AP Photo/Dave Martin
AP Photo/Dave Martin

The U.S. Supreme Court ruled that the State of Texas was within its rights to reject an application for a vehicle specialty license plate depicting the Confederate Battle Flag. The 5-4 decision by the nation’s highest court was announced Thursday morning.

Conservative Justice Clarence Thomas joined with the liberal minority as the swing vote in this matter. The other conservatives on the court called the Texas rejection of the plate as an assault on free speech rights.

The Texas Attorney General agreed with the majority opinion in this matter. “Free speech is a fundamental right to which all Americans are entitled,” said Texas AG Ken Paxton in a statement obtained by Breitbart Texas, “and today’s ruling upholds Texas’s specialty license plate program and confirms that citizens cannot compel the government to speak, just as the government cannot compel citizens to speak. There remains many other ways for motorists to express their views on their vehicles.”

AP Photo

Rejected License Plate

In March, Breitbart Texas legal analyst Lana Shadwick wrote that many members of the license plate board were offended by the plate’s design. The border rejected the application by an 8-0 vote. This was the first, and so far, only, license plate to be rejected by the board.

Shadwick wrote:

The legal question before the Court is whether the speech is government or private speech. If the message on the license plate is the government’s, then the First Amendment does not prevent it.
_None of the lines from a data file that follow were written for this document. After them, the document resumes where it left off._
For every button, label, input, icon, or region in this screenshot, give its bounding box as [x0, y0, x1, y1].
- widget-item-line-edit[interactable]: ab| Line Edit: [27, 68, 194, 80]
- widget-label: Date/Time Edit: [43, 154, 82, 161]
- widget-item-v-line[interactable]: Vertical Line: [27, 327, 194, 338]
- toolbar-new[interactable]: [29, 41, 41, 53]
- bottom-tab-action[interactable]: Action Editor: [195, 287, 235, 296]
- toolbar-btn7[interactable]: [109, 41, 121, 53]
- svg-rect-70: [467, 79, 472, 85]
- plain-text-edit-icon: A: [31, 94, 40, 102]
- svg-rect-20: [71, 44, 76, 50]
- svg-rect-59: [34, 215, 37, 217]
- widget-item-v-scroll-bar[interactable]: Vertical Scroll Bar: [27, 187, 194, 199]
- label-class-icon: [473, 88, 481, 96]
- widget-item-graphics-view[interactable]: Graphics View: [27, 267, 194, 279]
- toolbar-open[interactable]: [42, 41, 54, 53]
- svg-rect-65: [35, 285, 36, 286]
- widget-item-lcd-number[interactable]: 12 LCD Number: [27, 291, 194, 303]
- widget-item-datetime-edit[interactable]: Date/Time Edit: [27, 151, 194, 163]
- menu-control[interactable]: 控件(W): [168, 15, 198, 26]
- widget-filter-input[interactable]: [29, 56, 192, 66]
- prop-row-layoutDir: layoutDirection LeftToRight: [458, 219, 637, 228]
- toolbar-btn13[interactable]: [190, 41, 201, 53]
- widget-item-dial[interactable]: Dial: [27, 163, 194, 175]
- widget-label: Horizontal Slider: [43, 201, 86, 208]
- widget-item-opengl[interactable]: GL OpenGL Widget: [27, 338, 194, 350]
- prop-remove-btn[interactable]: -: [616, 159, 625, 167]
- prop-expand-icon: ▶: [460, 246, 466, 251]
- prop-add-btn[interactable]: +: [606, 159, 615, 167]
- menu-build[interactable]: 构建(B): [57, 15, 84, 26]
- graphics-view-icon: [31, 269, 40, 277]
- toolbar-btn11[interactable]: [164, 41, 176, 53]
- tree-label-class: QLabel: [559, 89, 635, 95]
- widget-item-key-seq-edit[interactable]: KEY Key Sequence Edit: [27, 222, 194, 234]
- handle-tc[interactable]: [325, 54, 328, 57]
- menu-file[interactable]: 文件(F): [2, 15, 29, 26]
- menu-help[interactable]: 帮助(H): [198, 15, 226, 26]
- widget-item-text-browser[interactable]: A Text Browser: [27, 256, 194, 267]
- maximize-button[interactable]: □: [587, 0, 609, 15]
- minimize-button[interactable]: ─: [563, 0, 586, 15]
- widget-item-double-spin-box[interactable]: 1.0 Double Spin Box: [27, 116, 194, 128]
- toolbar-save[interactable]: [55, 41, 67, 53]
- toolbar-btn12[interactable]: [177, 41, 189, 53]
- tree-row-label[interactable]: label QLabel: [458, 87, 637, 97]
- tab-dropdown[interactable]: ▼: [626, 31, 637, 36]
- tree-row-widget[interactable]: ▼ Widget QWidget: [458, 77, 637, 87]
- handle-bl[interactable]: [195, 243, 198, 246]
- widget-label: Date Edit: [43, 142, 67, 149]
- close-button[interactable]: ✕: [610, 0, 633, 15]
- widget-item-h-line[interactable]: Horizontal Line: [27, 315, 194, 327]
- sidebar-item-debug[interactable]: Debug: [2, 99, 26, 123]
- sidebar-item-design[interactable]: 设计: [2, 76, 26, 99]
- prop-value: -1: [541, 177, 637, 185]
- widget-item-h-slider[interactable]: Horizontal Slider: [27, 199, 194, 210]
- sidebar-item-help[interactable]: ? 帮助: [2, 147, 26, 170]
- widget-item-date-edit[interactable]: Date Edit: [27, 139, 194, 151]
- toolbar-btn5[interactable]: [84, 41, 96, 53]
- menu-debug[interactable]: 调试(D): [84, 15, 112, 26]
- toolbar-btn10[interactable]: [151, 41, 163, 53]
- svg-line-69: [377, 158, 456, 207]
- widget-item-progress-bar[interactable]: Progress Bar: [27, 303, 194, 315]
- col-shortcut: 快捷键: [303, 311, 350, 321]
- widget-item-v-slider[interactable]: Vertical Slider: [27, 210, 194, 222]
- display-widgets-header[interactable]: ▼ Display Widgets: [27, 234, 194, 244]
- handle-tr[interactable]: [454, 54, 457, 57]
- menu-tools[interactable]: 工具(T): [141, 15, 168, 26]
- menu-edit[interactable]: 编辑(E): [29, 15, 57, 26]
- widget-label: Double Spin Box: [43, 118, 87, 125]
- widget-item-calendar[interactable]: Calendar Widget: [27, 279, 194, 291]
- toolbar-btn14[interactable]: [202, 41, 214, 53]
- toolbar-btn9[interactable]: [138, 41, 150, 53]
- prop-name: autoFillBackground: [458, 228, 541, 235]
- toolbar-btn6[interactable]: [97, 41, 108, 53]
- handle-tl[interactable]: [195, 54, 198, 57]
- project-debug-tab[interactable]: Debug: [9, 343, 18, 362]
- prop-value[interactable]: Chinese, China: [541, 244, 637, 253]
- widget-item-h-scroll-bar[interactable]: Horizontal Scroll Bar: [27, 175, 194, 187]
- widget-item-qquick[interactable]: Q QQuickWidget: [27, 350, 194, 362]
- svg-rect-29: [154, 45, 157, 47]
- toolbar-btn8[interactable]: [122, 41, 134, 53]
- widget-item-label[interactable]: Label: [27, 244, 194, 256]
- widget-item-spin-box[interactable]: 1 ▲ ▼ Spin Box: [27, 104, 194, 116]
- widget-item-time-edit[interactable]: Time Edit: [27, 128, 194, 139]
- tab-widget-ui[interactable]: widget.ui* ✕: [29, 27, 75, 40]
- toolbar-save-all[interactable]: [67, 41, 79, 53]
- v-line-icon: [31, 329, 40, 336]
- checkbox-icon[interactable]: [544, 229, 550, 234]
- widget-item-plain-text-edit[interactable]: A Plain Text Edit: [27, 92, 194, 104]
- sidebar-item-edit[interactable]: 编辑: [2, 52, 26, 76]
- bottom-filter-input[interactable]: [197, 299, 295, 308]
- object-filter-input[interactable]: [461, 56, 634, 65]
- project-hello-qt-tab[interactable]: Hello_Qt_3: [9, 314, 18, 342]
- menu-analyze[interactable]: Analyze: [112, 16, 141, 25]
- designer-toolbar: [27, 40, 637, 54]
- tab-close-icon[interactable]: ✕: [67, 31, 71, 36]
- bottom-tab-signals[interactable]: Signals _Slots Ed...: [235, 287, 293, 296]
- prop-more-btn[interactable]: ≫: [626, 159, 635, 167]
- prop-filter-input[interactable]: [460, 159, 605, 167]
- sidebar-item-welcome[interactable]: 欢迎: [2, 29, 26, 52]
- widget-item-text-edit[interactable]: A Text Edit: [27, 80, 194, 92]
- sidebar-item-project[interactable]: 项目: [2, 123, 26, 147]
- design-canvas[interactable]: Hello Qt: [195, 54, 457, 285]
If the motorist is the speaker, the government is prohibited from infringing on the speech in any discriminatory way.  The intermediate federal appellate courts are divided on the issue of whether the speech is from the government or the individual.

The Fifth Circuit found that a reasonable observer would regard the message as from the motorist and ruled for the Texas SCV. The district court ruled for the State finding that the message was private speech and the Board’s disallowance of it was not unconstitutionally discriminatory.

In July, Breitbart Texas’ Kenneth Webster reported the Fifth Circuit Court of Appeals ruled against the State of Texas and said the Department of Motor Vehicles could not deny the free speech of the Sons of Confederate Veterans by reject the license plate application. The district court judge had previously ruled in favor of the state. The seesaw battle between the courts set up the hearing before the U.S. Supreme Court and its ultimate ruling that the plates are speech of the government and therefore not constrained by the First Amendment.

Speaking for the majority, Justice Stephen Breyer said that because the message is stamped on plates issued by the State of Texas, the plates are “government speech” and not an individual’s statement. “When government speaks, it is not barred by the Free Speech Clause from determining the content of what it says,” the Justice wrote in the majority opinion.

Dissenting, Justice Samuel Alito wrote that the State has created a public forum with these specialty plates and because of that, the State should not be able to reject some messages because they might be offensive to others.

“Messages on Texas license plates are government speech,” Attorney General Paxton said, according to the Dallas Morning News. “The State of Texas etches its name onto each license plate and Texas law gives the State sole control and final approval authority over everything that appears on a license plates.”

This was Paxton’s first victory before the U.S. Supreme Court since becoming Attorney General of Texas in January.